Celebration and memories return with Intersect: A Pride Arts Festival
Event is first Intersect after death of founder Mickey Harmon
By Patrick Sawers
An ocean of local talent and pride will take over the east end of Allen Street this weekend, as Intersect: A Pride Arts Festival celebrates the creative and artistic contributions of Buffalo’s culturally diverse LGBTQIA+ community.
This year’s event – happening Saturday, May 31 from noon until 10 p.m. – will be the first event since the festival’s founder, Mickey Harmon, was killed alongside his partner, Jordan Celotto, at their Allentown home in March. As such, the festival this year will stand as a loving tribute to the pair, but it will also see its boundaries extended in both size and duration.
“This will be an alternative pride festival for the queer community to celebrate all aspects of pride,” said Sara Ali, one of the event’s organizers (and also a member of The Buffalo Hive’s Board of Directors), “and it’s to honor our burlesque, drag and all the performers and all the people we have making Buffalo such a rich city.”
The festival this year will span Allen Street from Main Street to Virginia Place, a one-block extension from last year’s terminus at Franklin, and there will be two additional hours of live performance.
Beyond that, however, organizers set out to remain largely true to its founder’s original vision.
“I think a lot of this comes from Mickey,” Ali said, “because this was his baby and this was his legacy, this was his passion project that we’re just continuing. And our goal is to keep it within his vision and not stray from what he wanted it to be originally.”

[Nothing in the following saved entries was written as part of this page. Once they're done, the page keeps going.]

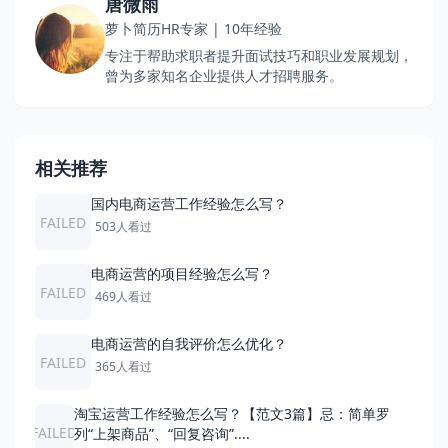
唐微雨
萝卜简历HR专家 | 10年经验
专注于帮助求职者提升面试技巧和职业发展规划，
曾为多家知名企业提供人才招聘服务。
相关推荐
国内电商运营工作经验怎么写？
FAILED
503人看过
电商运营的项目经验怎么写？
FAILED
469人看过
电商运营的自我评价怎么优化？
FAILED
365人看过
淘宝运营工作经验怎么写？【范文3篇】忌：简单罗
FAILED
列“上架商品”、“回复咨询”....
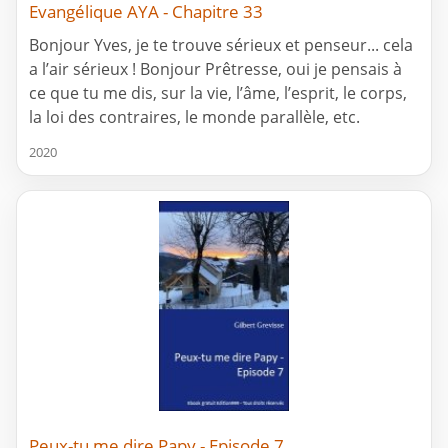
Evangélique AYA - Chapitre 33
Bonjour Yves, je te trouve sérieux et penseur... cela
a l’air sérieux ! Bonjour Prêtresse, oui je pensais à
ce que tu me dis, sur la vie, l’âme, l’esprit, le corps,
la loi des contraires, le monde parallèle, etc.
2020
Peux-tu me dire Papy - Episode 7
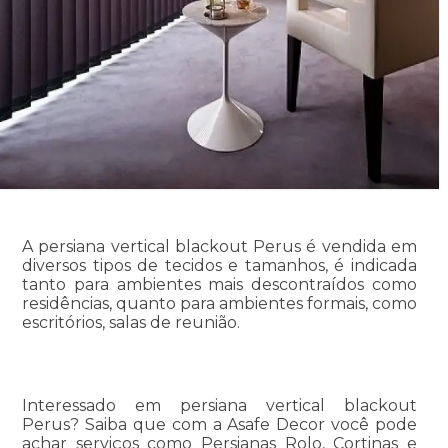
A persiana vertical blackout Perus é vendida em
diversos tipos de tecidos e tamanhos, é indicada
tanto para ambientes mais descontraídos como
residências, quanto para ambientes formais, como
escritórios, salas de reunião.
Interessado em persiana vertical blackout
Perus? Saiba que com a Asafe Decor você pode
achar serviços como Persianas Rolo, Cortinas e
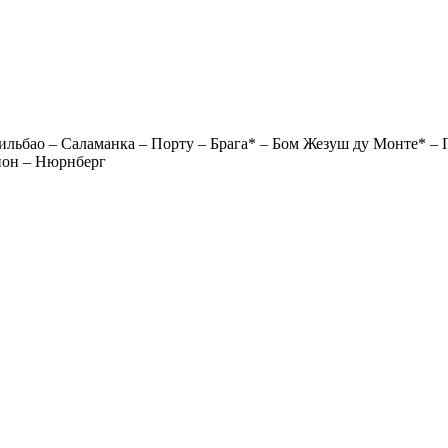
 Бильбао – Саламанка – Порту – Брага* – Бом Жезуш ду Монте* –
Лион – Нюрнберг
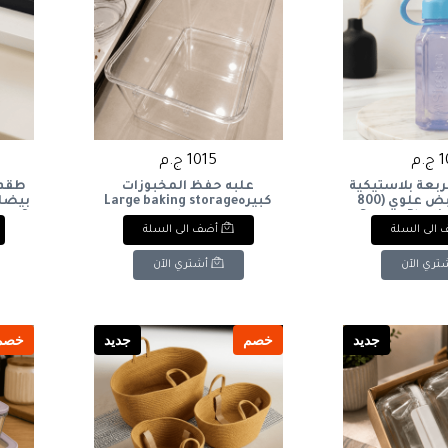
.م
1015 ج.م
ربعة بلاستيكية
علبه حفظ المخبوزات
طقم 
صحية بمقبض علوي (800
كبيرهLarge baking storage
Square Plastic 
box
ons &
الى السلة
أضف الى السلة
Bottle with Top
ml)
تري الآن
أشتري الآن
جديد
خصم
جديد
خصم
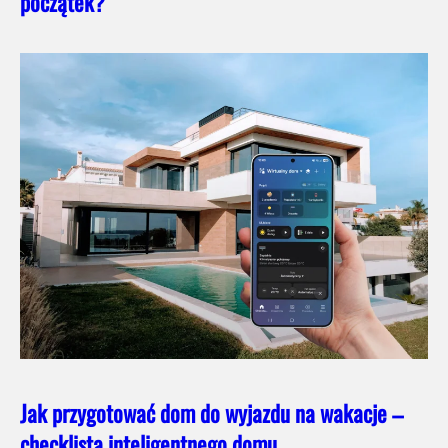
początek?
Jak przygotować dom do wyjazdu na wakacje –
checklista inteligentnego domu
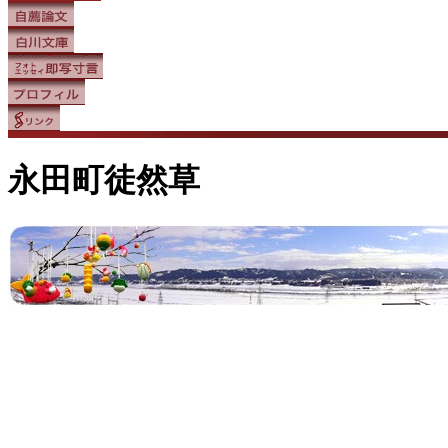
永田町徒然草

Much of Intersect will be centered around the 26 Allen, where an outdoor stage will be set up outside the bar featuring live performances and entertainment throughout all 10 hours of the festival.

“There will be poetry, music, DJs, drag, burlesque and all sorts of musical performances,” Ali noted. “We have somebody bringing their ukelele, there’ll be the Buffalo Gay Men’s Chorus, we have some speakers from Evergreen (Health), we have Mitch (Nowakowski, Buffalo City Council member representing the Fillmore District), he will be speaking. And I know some of the performers are doing tributes to Mickey.”
Beyond that, she said, a vendor market will span the closed-off portion of Allen Street, with over 50 vendors participating and displaying all manner of artistic creations.
“We have different folks selling all different things,” Ali said. “Resin jewelry, crochet items, knick-knacks, frozen desert on a stick, teas, clothing, vintage clothing. So the vendors will be tabling and selling their products to people at the festival.”
The event is free and open to everyone from all avenues of life, and Ali added that Intersect also has a family-friendly aspect to it. To that end, she said, “there will be a kids’ table with facepainting, and then Sober One Six will be there to promote themselves.” Sober One Six, according to its website, is “an organization built on the foundation that sober individuals should feel welcomed and included.”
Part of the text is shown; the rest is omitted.